While the
main media goes into overdrive about The Leveson Report into the UK Press; you
have all been bad boys and girls; it has to stop and we have ways of making you
behave yourselves. Spanking is out
unless privacy can be pleaded.
The EU
Referendum blog points out the strange business of The Energy Bill being
published on the same day that Leveson lent us his thoughts. Richard North asserts that as the Press is
declining fast and few people trust TV in any case, many of us look for our
news and comment from elsewhere.
Freedom of
speech and comment is very important indeed, with some safeguards open to all
and not just the rich few. Energy,
however, could be argued as being more important because the whole structure of
our economies and hence current society are now dependent on the supplies of
energy immediately on call.
Our need
for reliable energy is phenomenal compared to the relatively recent past.

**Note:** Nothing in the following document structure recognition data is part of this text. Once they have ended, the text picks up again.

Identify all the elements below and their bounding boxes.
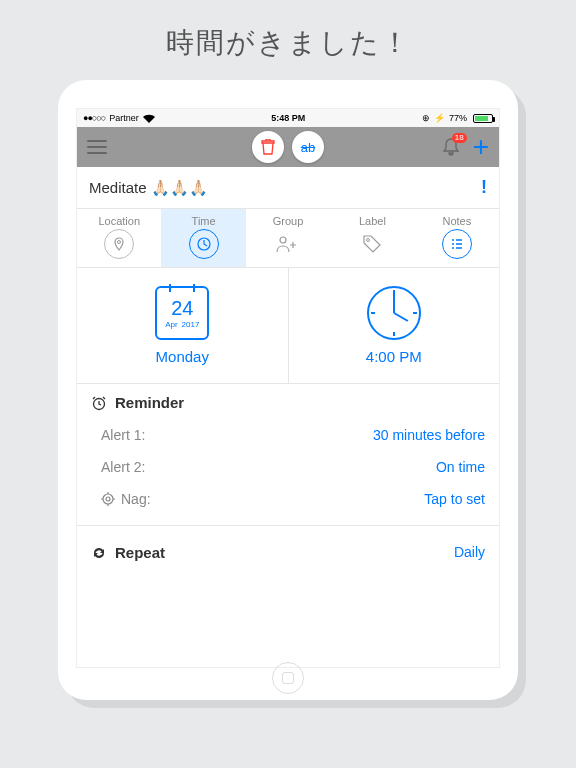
svg-point-8 xyxy=(103,494,113,504)
time-label: 4:00 PM xyxy=(289,348,500,365)
carrier-label: Partner xyxy=(109,113,139,123)
svg-point-5 xyxy=(452,243,454,245)
battery-icon xyxy=(473,114,493,123)
date-picker[interactable]: 24 Apr2017 Monday xyxy=(77,268,289,383)
add-button[interactable]: + xyxy=(473,131,489,163)
notification-badge: 18 xyxy=(452,133,467,143)
alarm-icon xyxy=(91,395,107,411)
tab-location[interactable]: Location xyxy=(77,209,161,267)
nag-value: Tap to set xyxy=(424,491,485,507)
tablet-frame: ●●○○○ Partner 5:48 PM ⊕ ⚡ 77% ab 18 + Me… xyxy=(58,80,518,700)
nag-icon xyxy=(101,492,115,506)
reminder-section: Reminder Alert 1: 30 minutes before Aler… xyxy=(77,384,499,526)
delete-button[interactable] xyxy=(252,131,284,163)
bluetooth-icon: ⚡ xyxy=(434,113,445,123)
menu-button[interactable] xyxy=(87,140,107,154)
app-bar: ab 18 + xyxy=(77,127,499,167)
battery-label: 77% xyxy=(449,113,467,123)
time-picker[interactable]: 4:00 PM xyxy=(289,268,500,383)
tab-label[interactable]: Label xyxy=(330,209,414,267)
notifications-button[interactable]: 18 xyxy=(441,137,461,157)
rename-icon: ab xyxy=(301,140,315,155)
svg-point-2 xyxy=(280,237,286,243)
location-icon xyxy=(104,229,134,259)
signal-dots: ●●○○○ xyxy=(83,113,105,123)
alert1-value: 30 minutes before xyxy=(373,427,485,443)
status-bar: ●●○○○ Partner 5:48 PM ⊕ ⚡ 77% xyxy=(77,109,499,127)
tab-label: Time xyxy=(161,215,245,227)
home-button[interactable] xyxy=(272,662,304,694)
svg-point-4 xyxy=(452,239,454,241)
alert2-value: On time xyxy=(436,459,485,475)
wifi-icon xyxy=(143,114,155,123)
alert1-row[interactable]: Alert 1: 30 minutes before xyxy=(91,419,485,451)
nag-row[interactable]: Nag: Tap to set xyxy=(91,483,485,515)
group-icon xyxy=(273,229,303,259)
screen: ●●○○○ Partner 5:48 PM ⊕ ⚡ 77% ab 18 + Me… xyxy=(76,108,500,668)
repeat-heading: Repeat xyxy=(115,544,165,561)
nag-label: Nag: xyxy=(121,491,151,507)
date-day: 24 xyxy=(171,297,193,320)
clock-icon xyxy=(189,229,219,259)
tab-group[interactable]: Group xyxy=(246,209,330,267)
tag-icon xyxy=(357,229,387,259)
alarm-icon: ⊕ xyxy=(422,113,430,123)
tab-label: Notes xyxy=(415,215,499,227)
repeat-value: Daily xyxy=(454,544,485,561)
tab-label-text: Label xyxy=(330,215,414,227)
repeat-icon xyxy=(91,545,107,561)
rename-button[interactable]: ab xyxy=(292,131,324,163)
tab-label: Group xyxy=(246,215,330,227)
page-title: 時間がきました！ xyxy=(0,0,576,80)
repeat-section[interactable]: Repeat Daily xyxy=(77,526,499,579)
tabs: Location Time Group Label Notes xyxy=(77,209,499,268)
status-time: 5:48 PM xyxy=(271,113,305,123)
alert1-label: Alert 1: xyxy=(101,427,145,443)
datetime-row: 24 Apr2017 Monday 4:00 PM xyxy=(77,268,499,384)
svg-point-3 xyxy=(367,239,370,242)
task-title-row[interactable]: Meditate 🙏🏻🙏🏻🙏🏻 ! xyxy=(77,167,499,209)
tab-label: Location xyxy=(77,215,161,227)
calendar-icon: 24 Apr2017 xyxy=(155,286,209,340)
svg-point-6 xyxy=(452,247,454,249)
reminder-heading: Reminder xyxy=(115,394,184,411)
tab-time[interactable]: Time xyxy=(161,209,245,267)
list-icon xyxy=(442,229,472,259)
task-title-text: Meditate 🙏🏻🙏🏻🙏🏻 xyxy=(89,179,208,197)
alert2-label: Alert 2: xyxy=(101,459,145,475)
svg-point-9 xyxy=(106,497,110,501)
weekday-label: Monday xyxy=(77,348,288,365)
trash-icon xyxy=(261,139,275,155)
priority-indicator[interactable]: ! xyxy=(481,177,487,198)
svg-point-0 xyxy=(118,241,121,244)
tab-notes[interactable]: Notes xyxy=(415,209,499,267)
date-month: Apr xyxy=(165,320,177,329)
clock-face-icon xyxy=(367,286,421,340)
alert2-row[interactable]: Alert 2: On time xyxy=(91,451,485,483)
date-year: 2017 xyxy=(182,320,200,329)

I can recall a home with a handful of low
power light bulbs sparingly used, no separate power sockets, no heating
appliance that used electricity, a radio listened to only when necessary and a
flat iron that needed to plugged into a light socket.
There was a
gas cooker and heating was by coal fires, when you could get or afford the
coal. In contrast at this moment, a
computer system is in operation, the storage heaters are all fully charged, at
least five bright lights are on, the water heater is probably active, a radio
is going and later another radio and TV in use.
There is a
fridge, a freezer, an electric kettle, the kitchen hob is being used, but not
the oven at present and probably one or two other things in use. The washer/dryer is resting but will soon be
needed.
We have
been to shops today whose functioning and distribution systems use huge amounts
of electrical power, stopped at garages to refill ditto and on and on and
on. Any real disruption or loss of
supply would see us in real trouble,
The story
of the last two decades have been persistent dither, doubt and evasion of the
issues being created by the need for new supplies of electricity, the upkeep of
the national grid and the monitoring and payment for use. Inevitably, into this vacuum of government
thinking and policy all sorts of opportunists have intruded.
There is
enough discussion on the web about the disastrous intervention by too many
vested interests with a lot of money to play for in a field where government is
determined to substitute subsidy for policy and go for media friendly schemes
where the media have been bought and only the taxpayer or consumer loses.
What we are
offered is big schemes and big ideas all costing big money. Once the idea of a national grid was that it
linked a distributed network of local power suppliers, each geared with plenty
of spare capacity.
The grid
was available to deal with variations and any local breakdowns. Now we all depend on the grid and supplies
that are limited to major operations with local ones giving relatively limited
inputs which are not reliable.
To base a
future on this kind of operation is asking for trouble, let alone hope an
extension to the Russo-German gas pipeline will save our skins from cold.
My
grandfather, born at a time before electrical power became widely available and
who was over thirty before he made much use of it, often said when told of all
the wonders to come, “Where will it all end?”
We may be
about to find out soon and on the evidence of The Energy Bill sooner than we
think.
"The story of the last two decades have been persistent dither, doubt and evasion of the issues being created by the need for new supplies of electricity"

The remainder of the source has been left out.